UNITED STATES BANKRUPTCY COURT FOR THE DISTRICT OF KANSAS
Mar 31, 2016
Case No. 14-12347 (Bankr. D. Kan. Mar. 31, 2016)

Opinion

Case No. 14-12347

03-31-2016

IN RE: JONATHAN E. LEDIN Debtor.


DESIGNATED FOR ONLINE PUBLICATION

Chapter 7

ORDER DENYING DEBTOR'S MOTION FOR ORDER TO SHOW CAUSE WHY CREDITOR SHOULD NOT BE HELD IN CONTEMPT FOR VIOLATION OF DISCHARGE INJUNCTION

A chapter 7 discharge in bankruptcy enjoins creditors from commencing or continuing to enforce a prepetition debt as a personal obligation of the debtor. This injunction does not extend to actions to enforce a pre-petition, non-avoided lien. When a creditor issues an order of garnishment against a judgment debtor's bank deposits, the order attaches any credits or other debts owed by the depository bank to the debtor on the date that order is served. Like any other lien, a garnishment lien that is not avoided or released "rides through" a chapter 7 bankruptcy case and remains effective after the debtor's discharge. While a garnishing creditor would be precluded from enforcing a garnishment lien after the judgment debtor filed a chapter 7 petition without relief from the stay, nothing prevents that creditor from attempting to realize on the garnishment lien after discharge when the stay has expired.

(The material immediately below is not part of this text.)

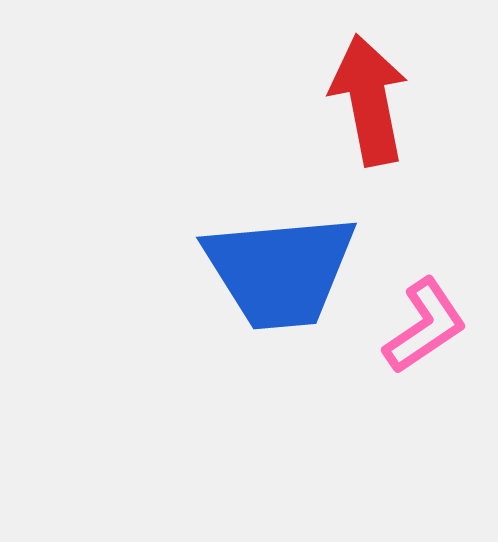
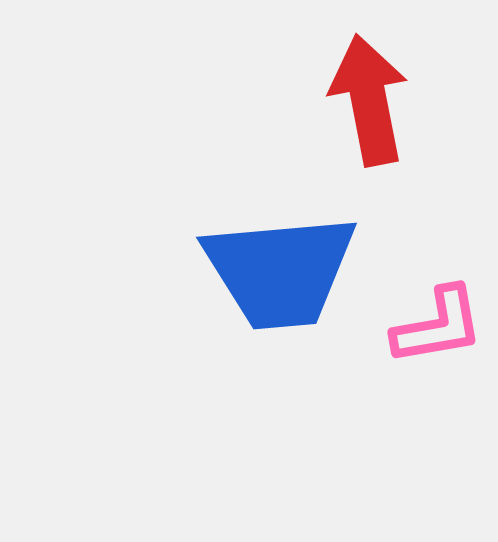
pink L-shape: moved 13 px right; rotated 24 degrees clockwise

Before this bankruptcy case was filed, FinanceCo garnished Jonathan Ledin's account at Commerce Bank and attached $333.49. After he was discharged, Ledin sued Commerce in state court to obtain a release of the garnished funds. Commerce filed a third-party interpleader petition, adding both Ledin and FinanceCo as defendants, and paid the funds into the court's registry for the court's determination of whether Ledin or FinanceCo was entitled to the funds. Instead of participating in that process, Ledin presented an ex parte order to a Reno County judge to pay out the funds to him and the judge entered it. After discovering that Ledin obtained the funds, FinanceCo moved to alter or amend that order asking that the funds be returned to the court's registry and that the court determine the parties' respective rights in them. Ledin claims that FinanceCo's effort to set aside the ex parte order is an attempt to collect a discharged, prepetition debt from him personally and seeks to have FinanceCo held in contempt. But because FinanceCo's efforts only extend to recovering the funds its garnishment lien attached and not to hold Ledin personally responsible, FinanceCo did not violate the discharge injunction. Even if FinanceCo's actions did violate 11 U.S.C. § 524(a), Ledin has received more than the amount garnished and has been made whole. Ledin's motion for contempt is therefore DENIED.

Facts

I conducted an evidentiary hearing in this matter on March 16, 2016. The debtor, Jonathan Ledin, appeared pro se. FinanceCo of Kansas, Inc. appeared by its attorney, Samantha M.F. Woods and its corporate secretary, Dennis Lubbers. These are my findings of fact followed by my conclusions of law made in this contested matter pursuant to Fed. R. Bankr. P. 7052.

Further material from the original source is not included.